Check the battery with the function switch in the Batt position. The meter should read within the Batt range
Tune the signal with the function switch in the FI-Cal-Tune position. This should be done at some distance away from the antenna system. Tune for maximum meter reading.
Rotate the FIM until the signal is below 10 mV/M, switch the full scale switch to CAL and adjust the CAL OSC for maximum meter reading.
Switch the Function switch to CAL NULL and adjust the GAIN control to minimum meter reading.
To take readings put the function switch in CAL TUNE and the Full Scale switch at whichever position results in an on scale reading. On less one of the knobs gets bumped, the meter only needs to be calibrated once.
Measurements should be made three or more hours after local sunrise and three or more hours before local sunset. This is to prevent other sky wave signals from interfering with the measurements. The first measurement should be greater than five times the tower height, in this case more than 240 meters.
I used Google Maps to generate a set of points along each radial then noted the coordinates and a brief description on a spread sheet. Since everything was on Google Maps, it was easy to navigate from one point to the next:
Field strength readings follow the inverse square law. Whatever the increase in the distance factor from the radiator, the electrical field will decrease inversely by the square of that factor. Thus, if the distance increases by 3, the field will decrease by a factor of 9.
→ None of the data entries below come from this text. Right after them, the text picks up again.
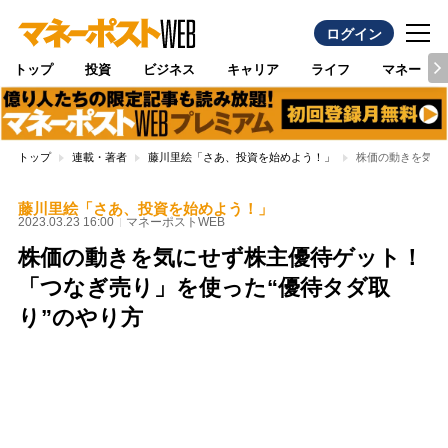
ログイン
トップ
投資
ビジネス
キャリア
ライフ
マネー
トップ
連載・著者
藤川里絵「さあ、投資を始めよう！」
株価の動きを気に
藤川里絵「さあ、投資を始めよう！」
2023.03.23 16:00
マネーポストWEB
株価の動きを気にせず株主優待ゲット！
「つなぎ売り」を使った“優待タダ取
り”のやり方
Loaded
:
100.00%
/
Unmute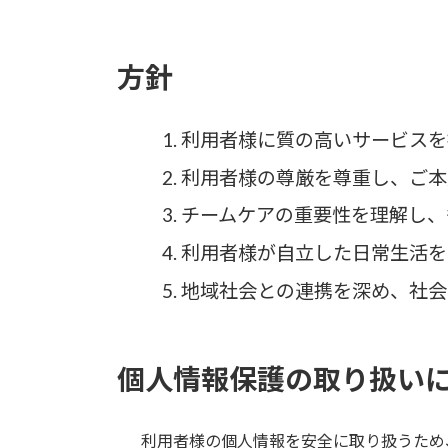
方針
利用者様に質の高いサービスを
利用者様の尊厳を尊重し、ご本
チームケアの重要性を理解し、
利用者様が自立した日常生活を
地域社会との連携を深め、社会
個人情報保護の取り扱い
利用者様の個人情報を安全に取り扱うため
This can be seen in a field strength vs distance graph which I plotted on an Excel spreadsheet:
Field strength in mV/M, distance in Meters
You can see around 2 KM away, there is something re-radiating the signal. This was near a college campus with lots of vertical metal structures around. There are two readings which should probably be thrown out to smooth out the curve.
At one point, further out along this radial, my car was attacked by a Rottweiler. The dog owner just stood in his front yard and watched it happen. After he got the dog back under control, I rolled my window down and told him what I thought of his dog. It is for this reason, I have a dash camera in my work vehicles. Too many times things happen while driving.